Ice in Antarctica suddenly appeared — suddenly in geologic terms being a little different than how we think of it — about 35 million years ago. For the previous 100 million years the continent had been essentially ice-free.  Even after Antarctica had drifted to near its present location, its climate remained subtropical but then, 35.5 million years ago, ice formed on Antarctica in only about 100,000 years, which is an "overnight" shift in geological terms. 

What triggered the sudden shift?

It wasn't global cooling, says Matthew Huber, assistant professor of earth and atmospheric sciences at Purdue University; or so some researchers believed.   "Previous evidence points paradoxically to a stable climate at the same time this event, one of the biggest climate events in Earth's history, was happening."

Now a paper published this week in Science says they have evidence of widespread cooling and additional computer modeling of the cooling suggests it was caused by a reduction of greenhouse gases in the atmosphere.  So we need some  greenhouse gases - it's been 12,000 years since the last Ice Age and we'd like to keep it that way - just not too much.   

"Our studies show that just over thirty-five million years ago, 'poof,' there was an ice sheet where there had been subtropical temperatures before," Huber says. "Until now we haven't had much scientific information about what happened."

Before the cooling occurred at the end of the Eocene epoch, the Earth was warm and wet, and even the north and south poles experienced subtropical climates. The dinosaurs were long gone from the planet, but there were mammals and many reptiles and amphibians. Then, as the scientists say, poof, this warm wet world, which had existed for millions of years, dramatically changed. Temperatures fell dramatically, many species of mammals as well as most reptiles and amphibians became extinct, and Antarctica was covered in ice and sea levels fell. 

History records this as the beginning of the Oligocene epoch, but the cause of the cooling has been the subject of scientific discussion and debate for many years. 

The research team found before the event ocean surface temperatures near present-day Antarctica averaged 77 degrees Fahrenheit (25 degrees Celsius). 

Mark Pagani, professor of geology and geophysics at Yale University, says the research found that air and ocean surface temperatures dropped as much as 18 degrees Fahrenheit during the transition.

"Previous reconstructions gave no evidence of high-latitude cooling," Pagani says. "Our data demonstrate a clear temperature drop in both hemispheres during this time."

The research team determined the temperatures of the Earth millions of years ago by using temperature "proxies," or clues. In this case, the geologic detectives looked for the presence of biochemical molecules, which were present in plankton that only lived at certain temperatures.
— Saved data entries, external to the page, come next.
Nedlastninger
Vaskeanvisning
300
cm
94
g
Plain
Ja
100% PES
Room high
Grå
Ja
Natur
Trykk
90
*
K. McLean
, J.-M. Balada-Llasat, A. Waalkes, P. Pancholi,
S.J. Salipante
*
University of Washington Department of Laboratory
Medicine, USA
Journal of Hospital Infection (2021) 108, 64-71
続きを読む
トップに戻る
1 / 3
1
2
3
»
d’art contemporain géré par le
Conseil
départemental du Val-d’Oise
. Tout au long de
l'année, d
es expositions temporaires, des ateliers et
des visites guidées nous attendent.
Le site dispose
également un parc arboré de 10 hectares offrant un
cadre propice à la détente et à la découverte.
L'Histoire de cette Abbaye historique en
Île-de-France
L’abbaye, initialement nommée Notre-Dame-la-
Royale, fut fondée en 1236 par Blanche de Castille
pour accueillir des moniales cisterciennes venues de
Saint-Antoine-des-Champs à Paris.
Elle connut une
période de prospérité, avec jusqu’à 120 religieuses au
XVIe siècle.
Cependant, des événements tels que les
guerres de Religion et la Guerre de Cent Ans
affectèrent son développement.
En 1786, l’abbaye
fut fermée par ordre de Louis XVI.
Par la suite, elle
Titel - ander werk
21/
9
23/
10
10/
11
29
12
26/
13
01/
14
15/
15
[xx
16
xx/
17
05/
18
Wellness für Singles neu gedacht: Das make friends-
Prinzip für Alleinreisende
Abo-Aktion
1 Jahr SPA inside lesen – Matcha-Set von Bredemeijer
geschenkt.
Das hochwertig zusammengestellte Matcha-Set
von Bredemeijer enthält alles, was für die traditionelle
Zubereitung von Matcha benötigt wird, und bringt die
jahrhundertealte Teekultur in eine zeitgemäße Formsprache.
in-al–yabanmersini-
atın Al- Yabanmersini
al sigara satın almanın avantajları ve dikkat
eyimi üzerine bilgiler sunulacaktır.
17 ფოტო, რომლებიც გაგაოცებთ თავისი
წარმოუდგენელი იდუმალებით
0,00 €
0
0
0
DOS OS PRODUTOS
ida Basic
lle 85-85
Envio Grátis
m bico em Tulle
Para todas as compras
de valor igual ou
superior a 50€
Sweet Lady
The researchers looked for the temperature proxies in seabed cores collected by drilling in deep-ocean sediments and crusts from around the world.

"Before this work we knew little about the climate during the time when this ice sheet was forming," Huber says.

Once the team identified the global cooling, the next step was to find what caused it.

To find the result, Huber used modern climate modeling tools to look at the prehistoric climate. The models were run on a cluster-type supercomputer on Purdue's campus.

"That's what climate models are good for. They can give you plausible reasons for such an event," Huber says. "We found that the likely culprit was a major drop in greenhouse gases in the atmosphere, especially CO2. From the temperature data and existing proxy records indicating a sharp drop in CO2 near the Eocene-Oligocene boundary, we are establishing a link between the sea surface temperatures and the glaciation of Antarctica."

Huber says the modeling required an unusually large computing effort. Staff at Information Technology at Purdue assisted in the computing runs.

"My simulations produced 50 terabytes of data, which is about the amount of data you could store in 100 desktop computers. This represented 8,000 years of climate simulation," Huber says.

The computation required nearly 2 million computing hours over two years on Pete, Purdue's 664-CPU Linux cluster.

"This required running these simulations for a long time, which would not have been allowed at a national supercomputing center," Huber says. "Fortunately, we had the resources here on campus, and I was able to use Purdue's Pete to do the simulation."

Additional members of the research team included David Zinniker at Yale; Robert DeConto and Mark Leckie at the University of Massachusetts, Amherst; Henk Brinkhuis at Utrecht University (Netherlands); and Sunita R. Shah and Ann Pearson at Harvard University. Zhonghui Liu, an assistant professor at the University of Hong Kong and a former postdoctoral fellow of Pagani's at Yale, was the study's lead author. 

The research was supported in part by funding from the National Science Foundation.